Lashonja Gibbs v. Commissioner, Social Security Administration
686 F. App'x 799
| 11th Cir. | 2017Background
- Gibbs applied for SSI; ALJ denied benefits; district court affirmed; Gibbs appealed to the Eleventh Circuit.
- At Step 3 Gibbs argued she met Listing 12.05(C) for intellectual disability (IQ 60–70 plus an additional impairment causing significant work-related limitation).
- ALJ found Gibbs did not meet Listing 12.05(C), concluding she lacked requisite deficits in adaptive functioning despite some special-education history and limited formal schooling.
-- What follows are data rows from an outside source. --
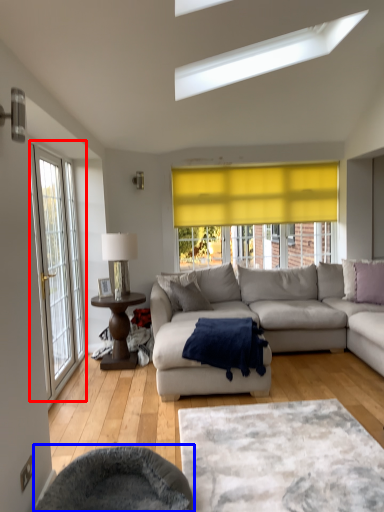 Question: Which object is further to the camera taking this photo, door (highlighted by a red box) or swivel chair (highlighted by a blue box)?

Choices:
 (A) door
 (B) swivel chair

Answer: (A) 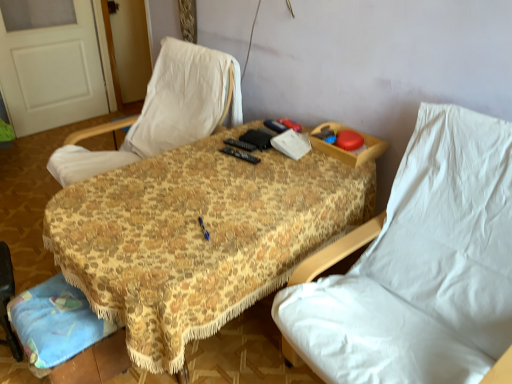 Question: Based on their sizes in the image, would you say white fabric chair at center, which ranks as the 1th chair in left-to-right order, is bigger or smaller than white fabric chair at right, the second chair viewed from the left?

Choices:
 (A) small
 (B) big

Answer: (A)

Question: Is point (163, 135) closer or farther from the camera than point (443, 208)?

Choices:
 (A) farther
 (B) closer

Answer: (A)

Question: Considering the real-world distances, which object is closest to the white fabric chair at center, the 2th chair when ordered from right to left?

Choices:
 (A) white matte door at upper left
 (B) floral fabric table at center
 (C) white fabric chair at right, positioned as the first chair in right-to-left order

Answer: (B)

Question: Which object is the closest to the white fabric chair at right, the second chair viewed from the left?

Choices:
 (A) white fabric chair at center, the 2th chair when ordered from right to left
 (B) white matte door at upper left
 (C) floral fabric table at center

Answer: (C) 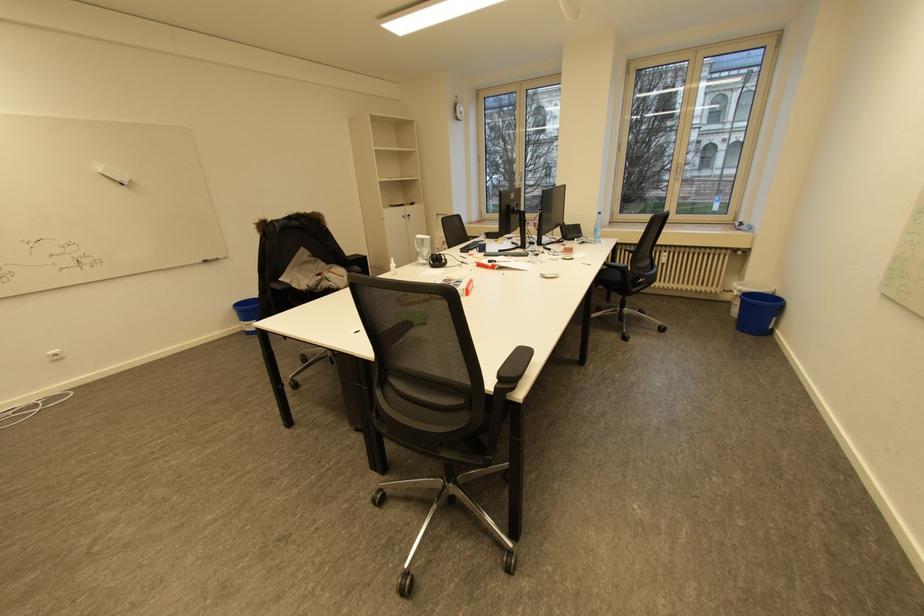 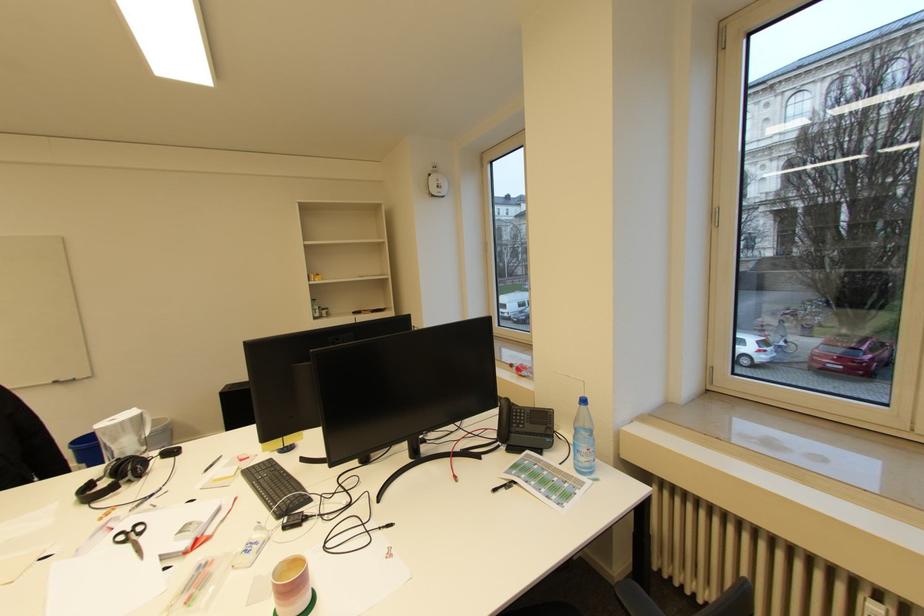 Locate, in the second image, the point that corresponds to point 602,225 in the first image.

(581, 429) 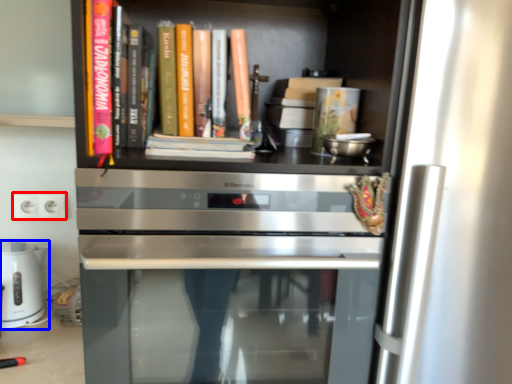 Question: Which point is closer to the camera, electric outlet (highlighted by a red box) or home appliance (highlighted by a blue box)?

Choices:
 (A) electric outlet
 (B) home appliance

Answer: (B) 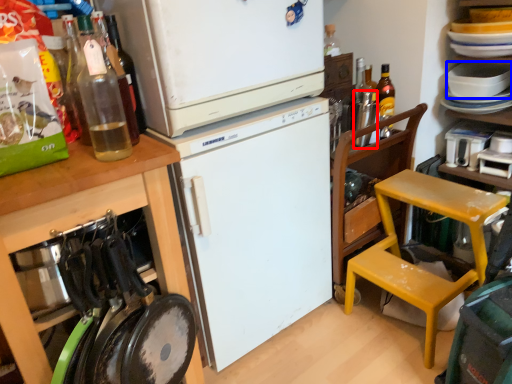 Question: Which point is closer to the camera, bottle (highlighted by a red box) or appliance (highlighted by a blue box)?

Choices:
 (A) bottle
 (B) appliance

Answer: (A)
- Record evidence cited by ALJ: Gibbs lived alone at times, cared for her daughter, handled money and bills, drove, shopped, cooked simple meals, and volunteered with church—indicating basic adaptive functioning.
- ALJ gave little weight to the retained consultant Dr. Blanton’s opinion because of inconsistencies with other records and indications of malingering noted by Dr. Boggs; regular providers had not diagnosed intellectual disability.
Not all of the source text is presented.